2015 Danielle Allen, Our Declaration: A Reading of the Declaration of Independence in Defense of Equality (Liveright/W.W. Norton)

Our Declaration is an unconventional book, a very close reading of the Declaration of Independence, sometimes word by word, with attention even to punctuation and capitalization. It is a book of learned ideas conveyed in luminous prose, with a sure arc, and glistening with vividness, clarity, empathy, narrative power, and explanatory force. Allen is a scholar and a teacher, and she wrote Our Declaration for other scholars and teachers, as well as for a considerably larger readership, including both “the sophisticate and the novice,” without any diminishment of nuance and complexity. Scholars specializing in the history of the early American republic will learn from this book; so will readers with no training in any era or area of history.

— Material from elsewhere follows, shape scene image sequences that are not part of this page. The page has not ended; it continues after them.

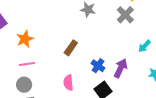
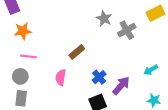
gray cross: (125, 15) -> (127, 30), moved
orange star: (25, 39) -> (23, 31), moved
pink semicircle: (68, 83) -> (61, 77), moved

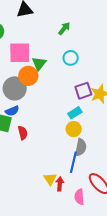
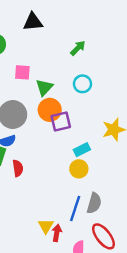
pink square: (20, 53) -> (22, 72), size x0.6
orange circle: (28, 76) -> (50, 110), moved
purple square: (83, 91) -> (61, 122), moved
gray semicircle: (81, 147) -> (94, 203), moved

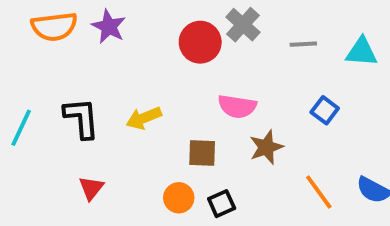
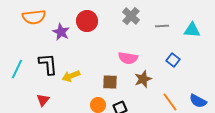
purple star: (109, 27) -> (61, 32), moved
red circle: (200, 42) -> (87, 21), moved
yellow arrow: (144, 118) -> (71, 76), moved
red triangle: (91, 188) -> (43, 100), moved

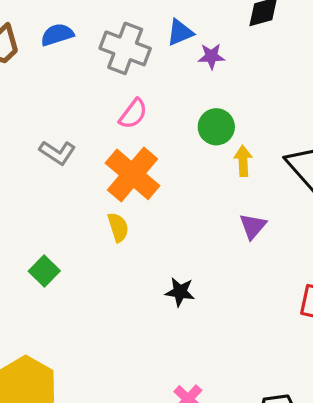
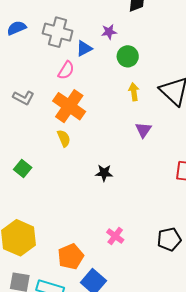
blue triangle: (180, 32) -> (84, 48), moved
green circle: (216, 127) -> (128, 56), moved

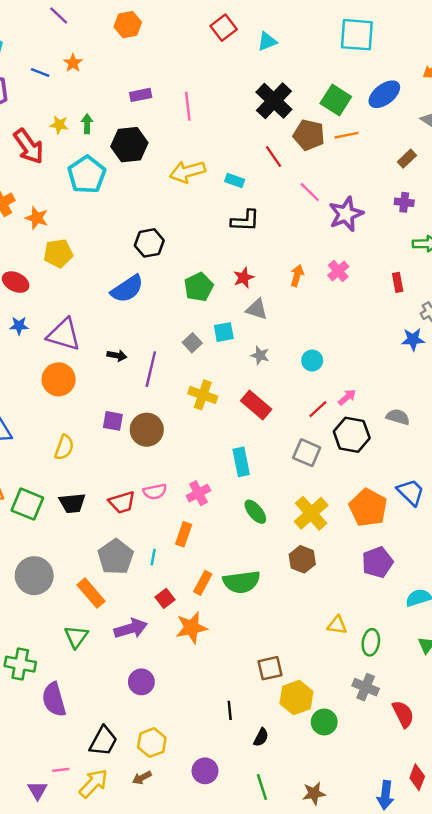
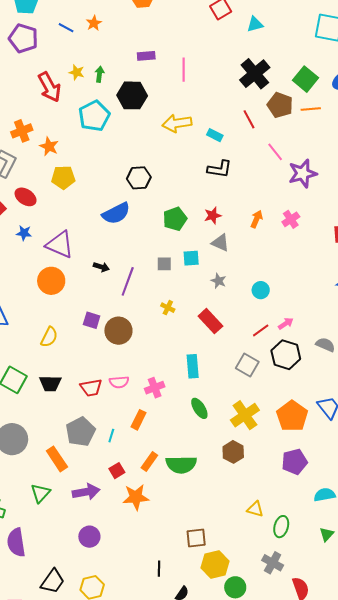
gray square: (192, 343) -> (164, 264), turned 35
yellow cross: (203, 395) -> (168, 308), size x0.6

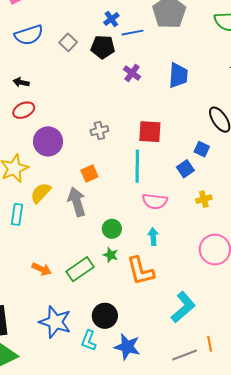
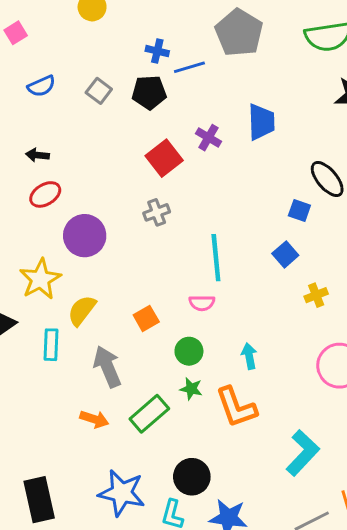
blue cross: (111, 19) -> (157, 51), turned -35
blue semicircle: (29, 35) -> (41, 86), size x0.7
purple cross: (132, 73) -> (208, 138), moved
red square: (150, 132) -> (164, 158), moved, turned -35
blue square: (202, 149) -> (299, 211), moved
orange square: (89, 173) -> (146, 318), moved
pink semicircle: (155, 201) -> (202, 303), moved, size x0.7
gray arrow: (77, 202) -> (107, 367), moved

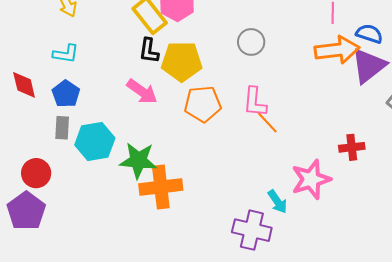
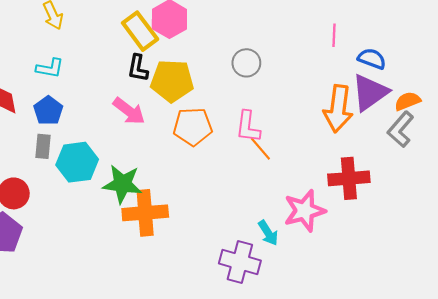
orange arrow: (337, 50) -> (338, 109), moved, turned 102
red cross: (352, 147) -> (349, 178), size x1.5

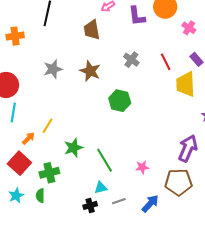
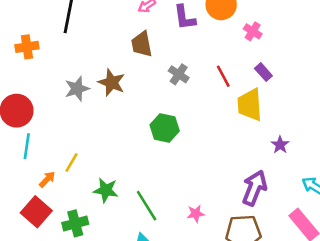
brown trapezoid: (92, 30) -> (142, 44), moved
brown star: (90, 71) -> (112, 83), moved
green star: (73, 148) -> (106, 190), turned 30

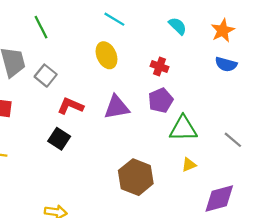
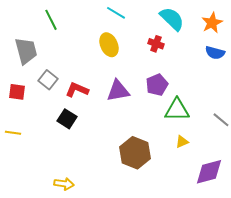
cyan semicircle: (178, 26) -> (172, 19), size x1.5
red cross: (160, 67) -> (156, 44), moved
gray square: (46, 76) -> (48, 80), moved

Now a professor at the Institute of Advanced Study in Princeton, and soon to join the faculty at Harvard University, Allen wrote Our Declaration after teaching the document to undergraduates at the University of Chicago and to economically struggling adults in night-school. To all of these readers, Allen speaks directly, as a learned mentor and a friend. As a woman, and as an African American woman, in this historical moment of justified pessimism regarding the workings of equality in the United States, Allen shows confidence in this founding document that is all at once stunning, intriguing, and convincing.